Assigned task: Could you work out how many lines of the material below hold "Garenne"? Only the number is needed.

Records for this task:
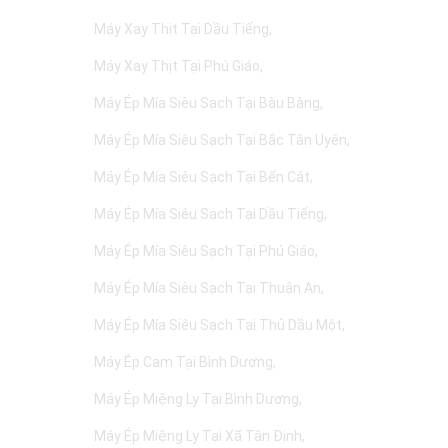
Máy Xay Thịt Tại Dầu Tiếng
Máy Xay Thịt Tại Phú Giáo
Máy Ép Mía Siêu Sạch Tại Bàu Bàng
Máy Ép Mía Siêu Sạch Tại Bắc Tân Uyên
Máy Ép Mía Siêu Sạch Tại Bến Cát
Máy Ép Mía Siêu Sạch Tại Dầu Tiếng
Máy Ép Mía Siêu Sạch Tại Phú Giáo
Máy Ép Mía Siêu Sạch Tại Thuận An
Máy Ép Mía Siêu Sạch Tại Thủ Dầu Một
Máy Ép Cam Tại Bình Dương
Máy Ép Miệng Ly Tại Bình Dương
Máy Ép Miệng Ly Tại Xã Tân Định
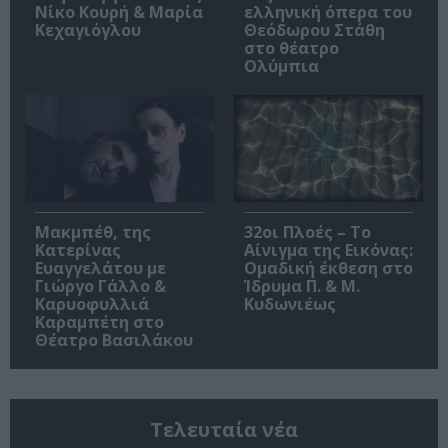
Νίκο Κουρή & Μαρία
ελληνική όπερα του
Κεχαγιόγλου
Θεόδωρου Στάθη
στο θέατρο
Ολύμπια
Μακμπέθ, της
32οι Πλοές – Το
Κατερίνας
Αίνιγμα της Εικόνας:
Ευαγγελάτου με
Ομαδική έκθεση στο
Γιώργο Γάλλο &
Ίδρυμα Π. & Μ.
Καρυοφυλλιά
Κυδωνιέως
Καραμπέτη στο
Θέατρο Βασιλάκου
Τελευταία νέα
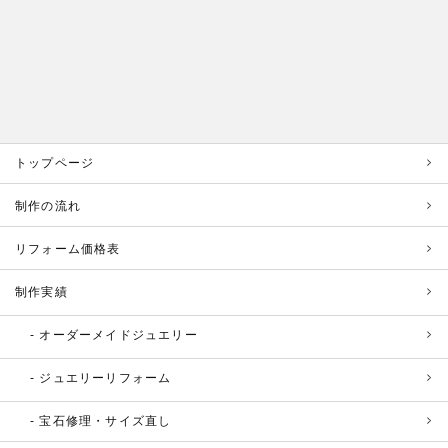
トップページ
制作の流れ
リフォーム価格表
制作実績
オーダーメイドジュエリー
ジュエリーリフォーム
宝石修理・サイズ直し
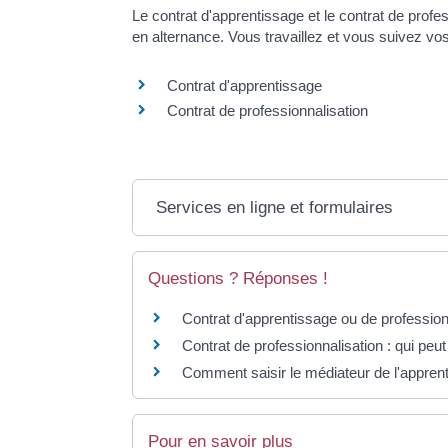
Le contrat d'apprentissage et le contrat de prof
en alternance. Vous travaillez et vous suivez 
Contrat d'apprentissage
Contrat de professionnalisation
Services en ligne et formulaires
Questions ? Réponses !
Contrat d'apprentissage ou de professionn
Contrat de professionnalisation : qui peut 
Comment saisir le médiateur de l'appren
Pour en savoir plus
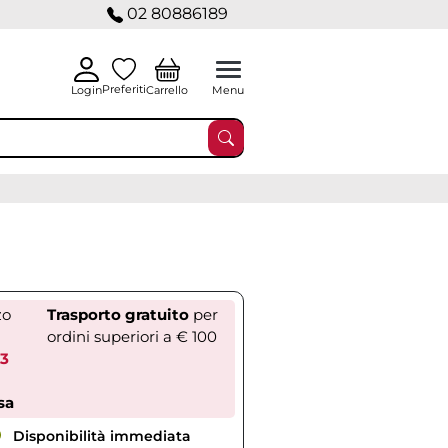
02 80886189
Preferiti
Carrello
Login
Menu
zo
Trasporto gratuito
per
ordini superiori a € 100
33
sa
Disponibilità immediata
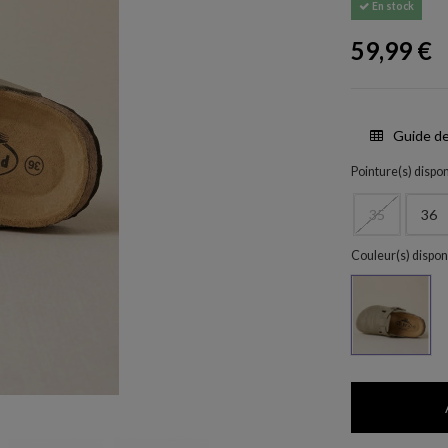
En stock
59,99 €
Guide de
Pointure(s) dispon
35
36
Couleur(s) dispon
Menta s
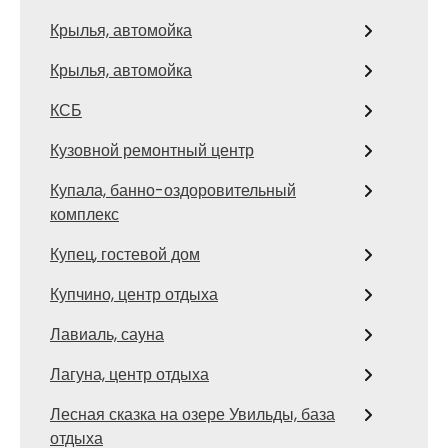
Крылья, автомойка
Крылья, автомойка
КСБ
Кузовной ремонтный центр
Купала, банно-оздоровительный
комплекс
Купец, гостевой дом
Купчино, центр отдыха
Лавиаль, сауна
Лагуна, центр отдыха
Лесная сказка на озере Увильды, база
отдыха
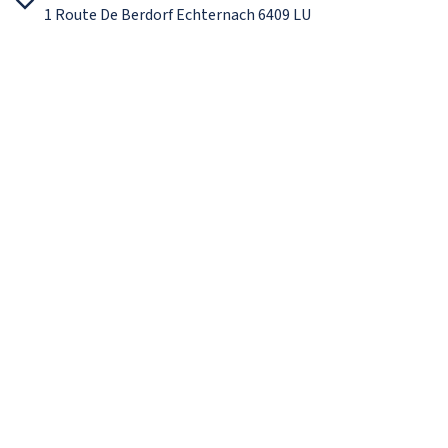
1 Route De Berdorf Echternach 6409 LU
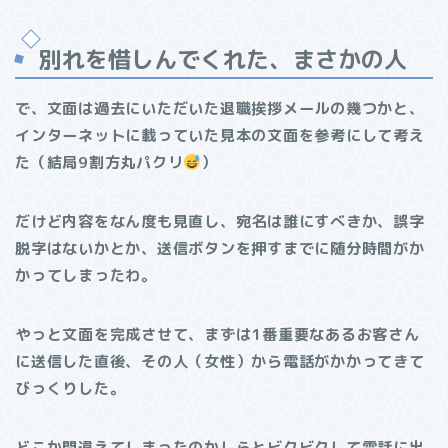
別れを惜しんでくれた、まさかの人
で、文面は過去にいただいた退職挨拶メールの幾つかと、
インターネットに載っていた見本の文面を参考にして考え
た（結局9割方丸パクリ
）
だけど内容をなん度も見直し、宛名は誰にすべきか、誤字
脱字はないかとか、送信ボタンを押すまでに随分時間がか
かってしまったわ。
やっと文面を完成させて、まずは1番重要なあるお客さん
に送信した直後、その人（女性）から電話がかかってきて
びっくりした。
どこか間違えてしまったのかしらとビクビクして電話に出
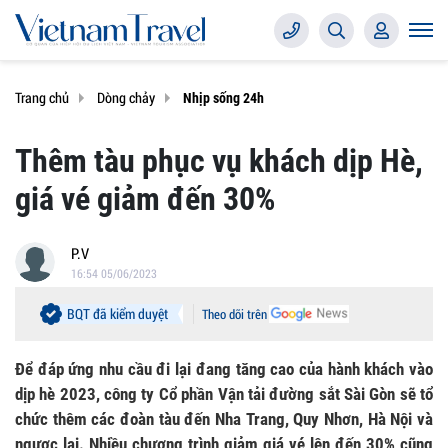
Trang chủ
Dòng chảy
Nhịp sống 24h
Thêm tàu phục vụ khách dịp Hè,
giá vé giảm đến 30%
P.V
16:54 05/06/2023
BQT đã kiểm duyệt
Theo dõi trên
Để đáp ứng nhu cầu đi lại đang tăng cao của hành khách vào
dịp hè 2023, công ty Cổ phần Vận tải đường sắt Sài Gòn sẽ tổ
chức thêm các đoàn tàu đến Nha Trang, Quy Nhơn, Hà Nội và
ngược lại. Nhiều chương trình giảm giá vé lên đến 30% cũng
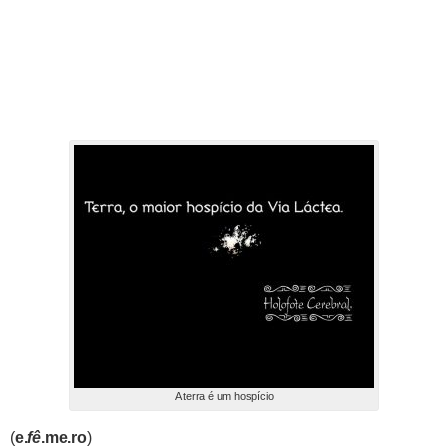
A terra é um hospício
(
e.
fê
.me.ro
)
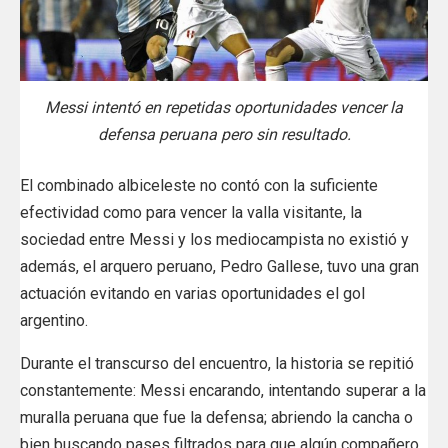
Messi intentó en repetidas oportunidades vencer la
defensa peruana pero sin resultado.
El combinado albiceleste no contó con la suficiente
efectividad como para vencer la valla visitante, la
sociedad entre Messi y los mediocampista no existió y
además, el arquero peruano, Pedro Gallese, tuvo una gran
actuación evitando en varias oportunidades el gol
argentino.
Durante el transcurso del encuentro, la historia se repitió
constantemente: Messi encarando, intentando superar a la
muralla peruana que fue la defensa; abriendo la cancha o
bien buscando pases filtrados para que algún compañero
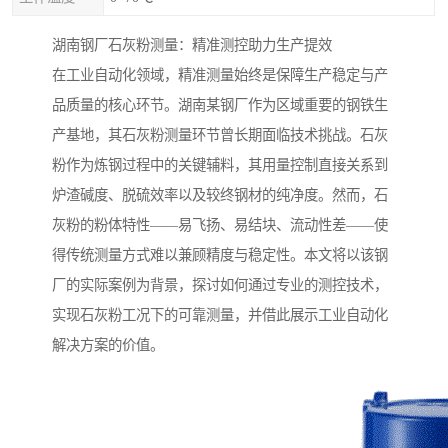
湖南钢厂石灰粉测量：精准测控助力生产提效
在工业自动化领域，精准测量始终是保障生产稳定与产
品质量的核心环节。湖南某钢厂作为区域重要的钢铁生
产基地，其石灰粉测量环节曾长期面临技术挑战。石灰
粉作为炼钢过程中的关键辅料，其用量控制直接关系到
炉渣碱度、脱硫效率以及较终钢材的纯净度。然而，石
灰粉的粉体特性——易飞扬、易结块、流动性差——使
得传统测量方式难以兼顾精度与稳定性。本文将以该钢
厂的实际案例为背景，探讨如何通过专业的测控技术，
实现石灰粉工况下的可靠测量，并借此展示工业自动化
解决方案的价值。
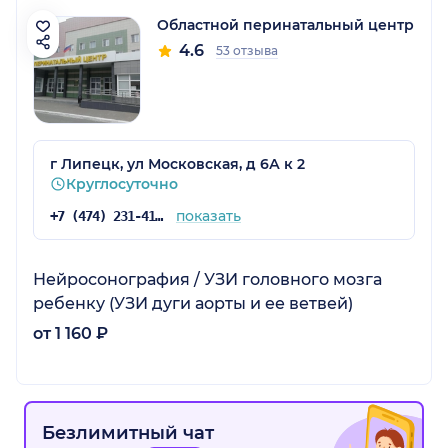
Областной перинатальный центр
4.6
53 отзыва
г Липецк, ул Московская, д 6А к 2
Круглосуточно
показать
+7 (474) 231-41-03
Нейросонография / УЗИ головного мозга
ребенку (УЗИ дуги аорты и ее ветвей)
от 1 160 ₽
Безлимитный чат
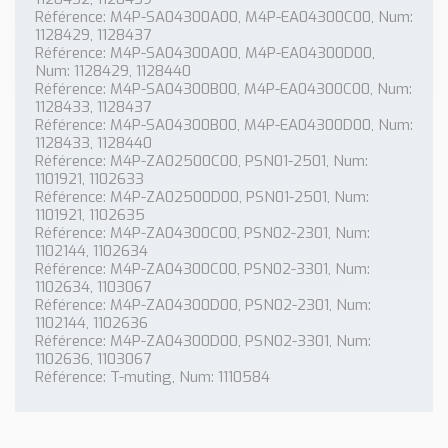
Référence: M4P-SA04300A00, M4P-EA04300C00, Num:
1128429, 1128437
Référence: M4P-SA04300A00, M4P-EA04300D00,
Num: 1128429, 1128440
Référence: M4P-SA04300B00, M4P-EA04300C00, Num:
1128433, 1128437
Référence: M4P-SA04300B00, M4P-EA04300D00, Num:
1128433, 1128440
Référence: M4P-ZA02500C00, PSN01-2501, Num:
1101921, 1102633
Référence: M4P-ZA02500D00, PSN01-2501, Num:
1101921, 1102635
Référence: M4P-ZA04300C00, PSN02-2301, Num:
1102144, 1102634
Référence: M4P-ZA04300C00, PSN02-3301, Num:
1102634, 1103067
Référence: M4P-ZA04300D00, PSN02-2301, Num:
1102144, 1102636
Référence: M4P-ZA04300D00, PSN02-3301, Num:
1102636, 1103067
Référence: T-muting, Num: 1110584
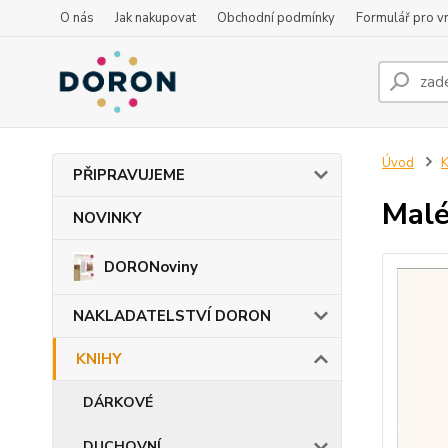
O nás
Jak nakupovat
Obchodní podmínky
Formulář pro vr
Úvod
PŘIPRAVUJEME
Malé
NOVINKY
DORONoviny
NAKLADATELSTVÍ DORON
KNIHY
DÁRKOVÉ
DUCHOVNÍ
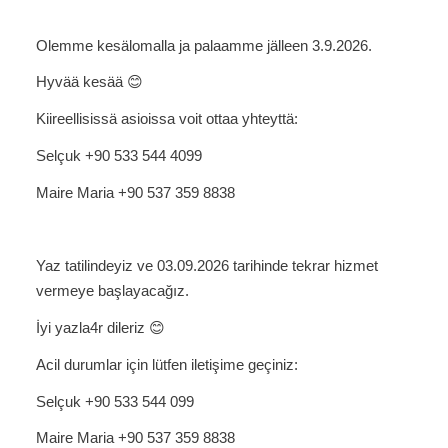
Olemme kesälomalla ja palaamme jälleen 3.9.2026.
Hyvää kesää 😊
Kiireellisissä asioissa voit ottaa yhteyttä:
Selçuk +90 533 544 4099
Maire Maria +90 537 359 8838
Yaz tatilindeyiz ve 03.09.2026 tarihinde tekrar hizmet
vermeye başlayacağız.
İyi yazla4r dileriz 😊
Acil durumlar için lütfen iletişime geçiniz:
Selçuk +90 533 544 099
Maire Maria +90 537 359 8838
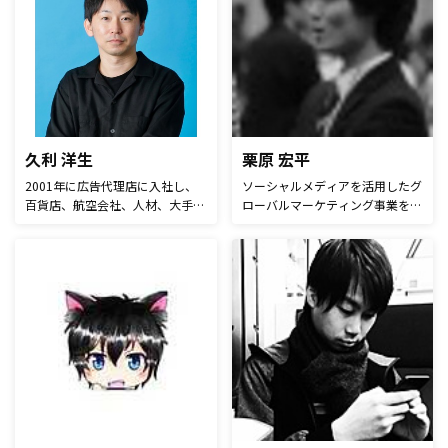
久利 洋生
栗原 宏平
2001年に広告代理店に入社し、
ソーシャルメディアを活用したグ
百貨店、航空会社、人材、大手食
ローバルマーケティング事業を運
品メーカーなどのプロモーション
営。ヨーロッパのブロックチェー
を担当。2014年にクックパッド
ンプロジェクトPUBLIQの日本ア
に転職しデータを活用したマーケ
ンバサダーも兼務。主に英語圏の
ティングを本格的に勉強する。そ
マーケティング情報、記事を元に
の後、総合広告代理店に戻りマー
最先端のデジタルマーケティング
ケティングプロデューサー集団
情報をご紹介します。Facebook
（P-room）を立ち上げ、 マーケ
ページ「最先端の海外マーケティ
テイング設計/実施プラン/プロジ
ング情報」では英語記事、ラジオ
ェクト管理を多くの企業に提供し
での情報紹介も行っています。
目標達成や売上拡大に貢献。戦略
設計から企画、プロモーション計
画・PR計画、クリエイティブデ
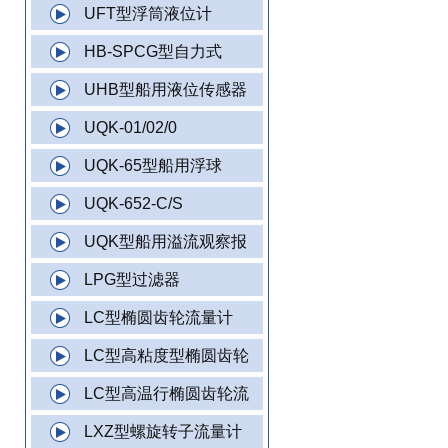
UFT型浮筒液位计
HB-SPCG型自力式
UHB型船用液位传感器
UQK-01/02/0
UQK-65型船用浮球
UQK-652-C/S
UQK型船用溢流观察报
LPG型过滤器
LC型椭圆齿轮流量计
LC型高粘度型椭圆齿轮
LC型高温行椭圆齿轮流
LXZ型螺旋转子流量计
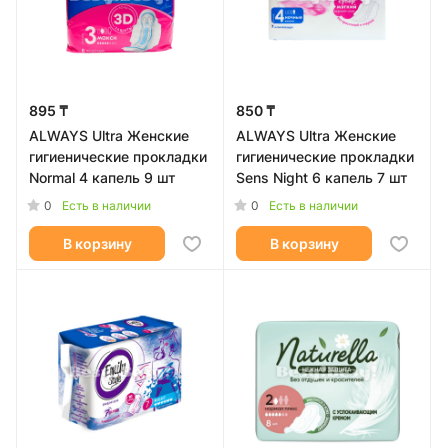
895 ₸
850 ₸
ALWAYS Ultra Женские
ALWAYS Ultra Женские
гигиенические прокладки
гигиенические прокладки
Normal 4 капель 9 шт
Sens Night 6 капель 7 шт
0
0
Есть в наличии
Есть в наличии
В корзину
В корзину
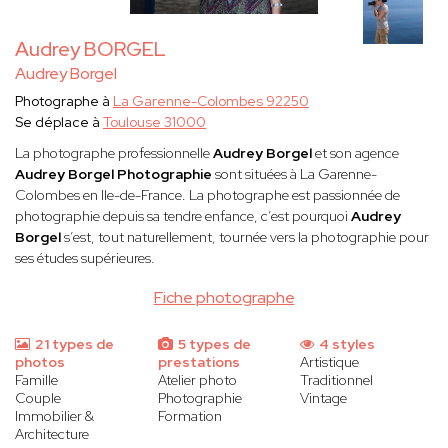
Audrey BORGEL
Audrey Borgel
Photographe à
La Garenne-Colombes 92250
Se déplace à
Toulouse 31000
La photographe professionnelle
Audrey Borgel
et son agence
Audrey Borgel Photographie
sont situées à La Garenne-
Colombes en Ile-de-France. La photographe est passionnée de
photographie depuis sa tendre enfance, c’est pourquoi
Audrey
Borgel
s’est, tout naturellement, tournée vers la photographie pour
ses études supérieures.
Fiche photographe
21 types de
5 types de
4 styles
photos
prestations
Artistique
Famille
Atelier photo
Traditionnel
Couple
Photographie
Vintage
Immobilier &
Formation
Architecture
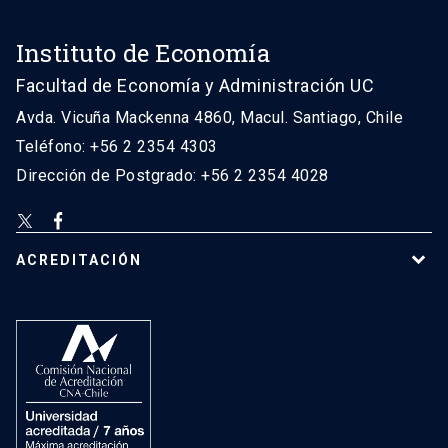
Instituto de Economía
Facultad de Economía y Administración UC
Avda. Vicuña Mackenna 4860, Macul. Santiago, Chile
Teléfono: +56 2 2354 4303
Dirección de Postgrado: +56 2 2354 4028
ACREDITACIÓN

Your solution: 2